FOR IMMEDIATE RELEASE
Contact: In Atlanta, Deanna.Congileo@cartercenter.org
ATLANTA — A Carter Center report issued today by its expert electoral mission for the March 7 general elections in Sierra Leone urges the two main parties to support a peaceful and genuine process for the runoff scheduled for March 27.
The runoff election presents a key test of whether the 2018 electoral process will be an important step forward in the country’s post-civil war history, the report said. This will require that a relatively peaceful environment be maintained throughout voting, the counting and reconciliation of ballots, and the announcement of credible final results, and that any disputes be resolved through established legal channels, the Center said.
Since no presidential candidate in the March 7 general elections received the 55 percent of votes required to avoid a second round, a runoff was scheduled between the candidates representing the two leading parties: All Peoples Congress (APC) and Sierra Leone Peoples Party (SLPP).
Several violent incidents in the final days of the campaign raised concerns, and certain actions by the Sierra Leone police, including the failure to investigate campaign incidents and a police raid of an opposition campaign headquarters on election day, also were troubling.
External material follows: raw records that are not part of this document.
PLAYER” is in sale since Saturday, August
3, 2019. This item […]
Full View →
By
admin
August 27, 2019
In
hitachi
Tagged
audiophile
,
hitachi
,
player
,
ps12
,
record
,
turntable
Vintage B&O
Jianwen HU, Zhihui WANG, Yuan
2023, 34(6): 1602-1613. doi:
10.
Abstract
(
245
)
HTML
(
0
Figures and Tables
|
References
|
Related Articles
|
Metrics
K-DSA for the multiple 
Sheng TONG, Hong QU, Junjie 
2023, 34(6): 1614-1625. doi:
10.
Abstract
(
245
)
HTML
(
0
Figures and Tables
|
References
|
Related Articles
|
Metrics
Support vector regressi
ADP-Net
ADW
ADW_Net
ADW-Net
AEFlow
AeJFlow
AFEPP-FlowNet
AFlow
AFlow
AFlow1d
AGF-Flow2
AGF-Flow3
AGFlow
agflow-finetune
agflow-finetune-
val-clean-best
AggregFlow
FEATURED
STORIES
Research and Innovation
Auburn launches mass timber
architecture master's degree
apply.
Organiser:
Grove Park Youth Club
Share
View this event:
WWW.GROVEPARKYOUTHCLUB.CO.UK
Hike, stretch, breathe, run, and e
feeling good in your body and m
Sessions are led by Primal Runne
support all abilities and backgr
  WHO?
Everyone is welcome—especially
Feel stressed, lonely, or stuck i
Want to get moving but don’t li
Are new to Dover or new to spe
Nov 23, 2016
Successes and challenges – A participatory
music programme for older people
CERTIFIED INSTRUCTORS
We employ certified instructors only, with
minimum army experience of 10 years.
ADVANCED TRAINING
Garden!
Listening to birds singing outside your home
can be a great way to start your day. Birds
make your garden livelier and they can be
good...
Following the polls, Sierra Leonean police have been investigating allegations of election offenses, and have sought to question several members of the National Electoral Commission (NEC) staff. The NEC issued a statement March 21 calling for the police not to interfere with its operations or intimidate electoral officials. The Center recognizes the essential roles played by the both the NEC and the police, and urges all stakeholders to conduct their roles as laid out in the legal framework and in a transparent and non-partisan manner.
While claims of electoral irregularities in the first round have been raised by various parties, and a petition seeking injunctive relief has been filed with the Supreme Court, The Carter Center team is not aware of any concrete evidence that would call into question the results of the March 7 elections.
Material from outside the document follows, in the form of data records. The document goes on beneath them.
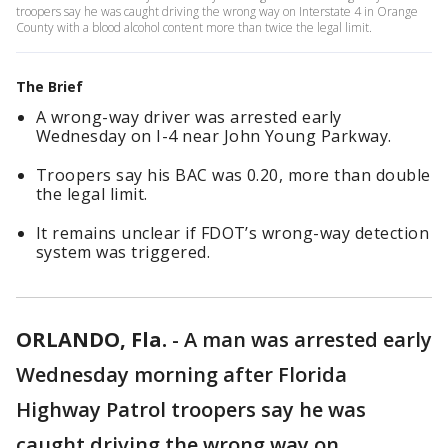
troopers say he was caught driving the wrong way on Interstate 4 in Orange
County with a blood alcohol content more than twice the legal limit.
The Brief
A wrong-way driver was arrested early
Wednesday on I-4 near John Young Parkway.
Troopers say his BAC was 0.20, more than double
the legal limit.
It remains unclear if FDOT’s wrong-way detection
system was triggered.
ORLANDO, Fla.
-
A man was arrested early
Wednesday morning after Florida
Highway Patrol troopers say he was
caught driving the wrong way on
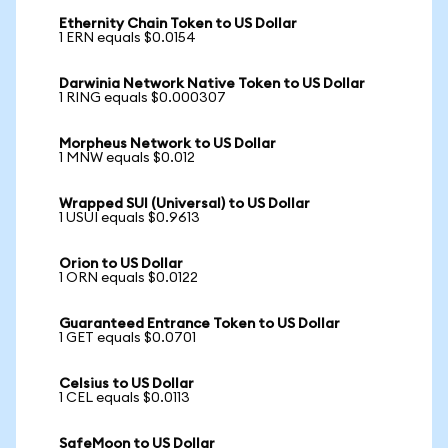
Ethernity Chain Token to US Dollar
1 ERN equals $0.0154
Darwinia Network Native Token to US Dollar
1 RING equals $0.000307
Morpheus Network to US Dollar
1 MNW equals $0.012
Wrapped SUI (Universal) to US Dollar
1 USUI equals $0.9613
Orion to US Dollar
1 ORN equals $0.0122
Guaranteed Entrance Token to US Dollar
1 GET equals $0.0701
Celsius to US Dollar
1 CEL equals $0.0113
SafeMoon to US Dollar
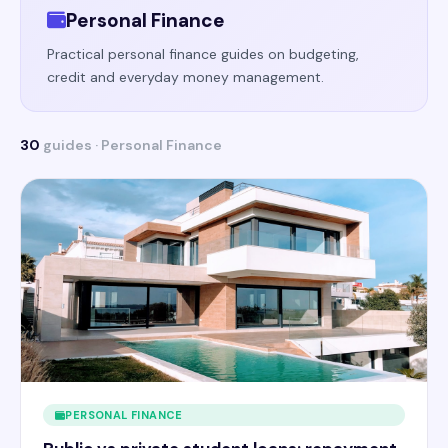
Personal Finance
Practical personal finance guides on budgeting,
credit and everyday money management.
30
guides · Personal Finance
PERSONAL FINANCE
Overall, the report concludes that Sierra Leone’s March 7 elections – the first organized since the end of the civil war in 2002 absent the presence of a United Nations peace mission - were conducted under a legal framework generally consistent with international standards. It also notes that domestic citizen observers and international observers found that the campaign period was generally calm and allowed parties to mobilize supporters and communicate with the public, and that the elections were professionally administered by the NEC. The commission played a key role by preparing a new civil registry and revising constituency boundaries prior to the election.
Background: This report is based on the findings of a Carter Center expert mission, deployed to Sierra Leone in February 2018 to monitor key parts of Sierra Leone’s 2018 electoral process, including the legal framework, electoral preparations, the general security environment, and the resolution of disputes in the courts. Given the limited size and scope of the mission, the Center’s team did not conduct a comprehensive observation of the electoral process as whole, nor of election day voting and counting processes. Due to its limited size and focus, the Center’s mission did not issue a preliminary post-election statement. This report focuses on discrete aspects of the electoral process assessed by the expert team, with additional analyses that draw on reports from other international and domestic observation missions. The Center conducts its election missions in accordance with the Declaration of Principles for International Election Observation, which was endorsed by the United Nations in 2005.